OLD Media Moves

Business coverage core to The Economist

November 7, 2007

Posted by Chris Roush

David Hirschman of MediaBistro talked to The Economist editor in chief John Micklethwait about his job and how the magazine covers certain topics.

Here is an excerpt:

John MicklethwaitWhile business pervades most of the sections of The Economist, the magazine has also spread out quite a bit over the past few years, and there is much more arts, science, and culture. Will these be expanded even further? And how do you see the relationship of the magazine toward business, generally?

Business is absolutely core. We have someone around here who calls our business coverage “the engine room” of The Economist. He jokes of that, but it’s absolutely key. Not only do we have a lot of business people who read us, but we think you can make business interesting and provocative as well to people who aren’t necessarily in business themselves. We’re not all about business, but economics is a useful discipline in that it forces you to pare things down to what really matters. But that doesn’t stop us from having a lot of fun. We have a lot of people remark on the obituaries, for instance when we have obituaries of parrots and that sort of thing.
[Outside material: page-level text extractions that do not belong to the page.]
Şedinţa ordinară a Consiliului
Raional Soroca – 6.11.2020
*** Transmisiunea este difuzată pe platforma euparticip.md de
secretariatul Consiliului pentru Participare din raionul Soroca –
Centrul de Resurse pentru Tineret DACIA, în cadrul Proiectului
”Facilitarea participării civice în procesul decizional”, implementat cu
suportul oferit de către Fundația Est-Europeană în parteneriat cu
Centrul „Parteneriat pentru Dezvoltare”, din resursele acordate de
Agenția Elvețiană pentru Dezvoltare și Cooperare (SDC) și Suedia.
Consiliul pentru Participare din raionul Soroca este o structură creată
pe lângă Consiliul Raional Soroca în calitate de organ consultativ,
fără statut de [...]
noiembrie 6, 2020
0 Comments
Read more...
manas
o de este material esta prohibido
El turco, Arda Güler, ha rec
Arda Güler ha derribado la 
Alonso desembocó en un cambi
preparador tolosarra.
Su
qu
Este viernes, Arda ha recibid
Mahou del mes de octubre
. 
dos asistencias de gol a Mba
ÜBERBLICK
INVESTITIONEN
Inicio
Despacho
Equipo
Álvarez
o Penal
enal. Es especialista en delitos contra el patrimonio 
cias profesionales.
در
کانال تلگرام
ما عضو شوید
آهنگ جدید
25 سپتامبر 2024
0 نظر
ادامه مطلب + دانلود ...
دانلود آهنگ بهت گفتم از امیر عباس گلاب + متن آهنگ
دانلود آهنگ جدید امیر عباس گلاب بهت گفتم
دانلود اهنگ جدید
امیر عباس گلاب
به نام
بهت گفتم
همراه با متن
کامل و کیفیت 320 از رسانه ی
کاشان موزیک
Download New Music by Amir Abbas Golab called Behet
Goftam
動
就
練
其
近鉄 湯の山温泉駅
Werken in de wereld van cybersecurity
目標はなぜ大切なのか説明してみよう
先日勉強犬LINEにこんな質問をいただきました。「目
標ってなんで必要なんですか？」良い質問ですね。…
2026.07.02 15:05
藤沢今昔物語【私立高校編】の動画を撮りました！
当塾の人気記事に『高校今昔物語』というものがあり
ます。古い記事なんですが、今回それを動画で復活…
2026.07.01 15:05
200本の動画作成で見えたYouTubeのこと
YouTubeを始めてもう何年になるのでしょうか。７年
Who do you see as your main competitors? Is it business magazines? Time and Newsweek? The Week?

All of the above. The “cute” answer I give that our main competitor is “time”; not the magazine, but people’s time. People have very busy lives, particularly the sort of people who tend to buy The Economist. You are trying to squeeze into their life, and you have to make that worthwhile, because often I think the choice is not between us and BusinessWeek, or The New Republic, or the LA Times; it’s more, “Are you going to spend 10 minutes grazing on the Internet or are you going to watch a soccer match on the internet, or are you going to watch a film?” It’s that sort of thing. You have to come up with something as challenging, interesting, and provocative enough to demand someone’s time. You don’t really think too much about the competition, because in the end it’s just about producing something interesting and relevant to people.